Bible: The Old Testament

David

David is a strong but unassuming shepherd who becomes God’s choice to replace Saul as king of Israel. He is humble yet self-possessed, readily dismissing human opinion. His humility becomes clear early in his youth, when he kills the giant Goliath with a sling stone, declining the opportunity to use Saul’s royal armor. As king, his foremost quality is obedience to God. For example, when his wife expresses embarrassment at David’s dancing while he marches into Jerusalem, he rebukes her, boasting that he will embarrass himself so long as it pleases God.

David’s mercy to others displays his selflessness—a product of his strenuous commitment to ethical ideals. His sense of propriety is striking when he refrains from killing Saul while Saul has his back turned. David scorns the easy opportunity to attack because he feels it would be morally wrong to strike God’s current anointed ruler. As king, David forgives the kingdom’s traitors, and executes the traitors of his enemies. When his own rebellious son dies, David cries aloud in public, “O my son Absalom, my son, my son Absalom!” (2 Samuel 18:33). His weeping suggests the depth of a father’s blind love for his son.

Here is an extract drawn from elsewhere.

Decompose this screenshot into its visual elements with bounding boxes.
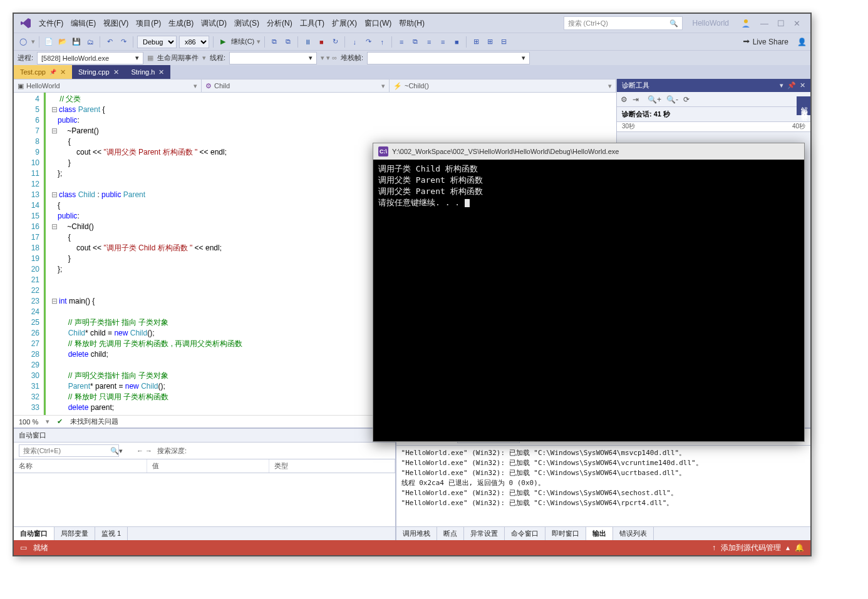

David’s mercy may also be interpreted as a product of his political aspirations. David refuses to kill Saul because he senses that whatever standards he imposes against the current king may one day be used against himself as ruler. Moreover, seeds of revolt have already been planted in the northern tribes of Israel by David’s reign, and the kingdom’s unity may be on shaky ground. King David shows mercy to his traitors, especially Absalom, because he wishes to quell emotions and court the graces of all his subjects. By this reading, David appears to be a pragmatist—one who acts not out of his or her ideals, but on the basis of what is practical or expedient. However, the Old Testament ultimately seems to suggest that David’s religious ideals do not conflict with his pragmatism.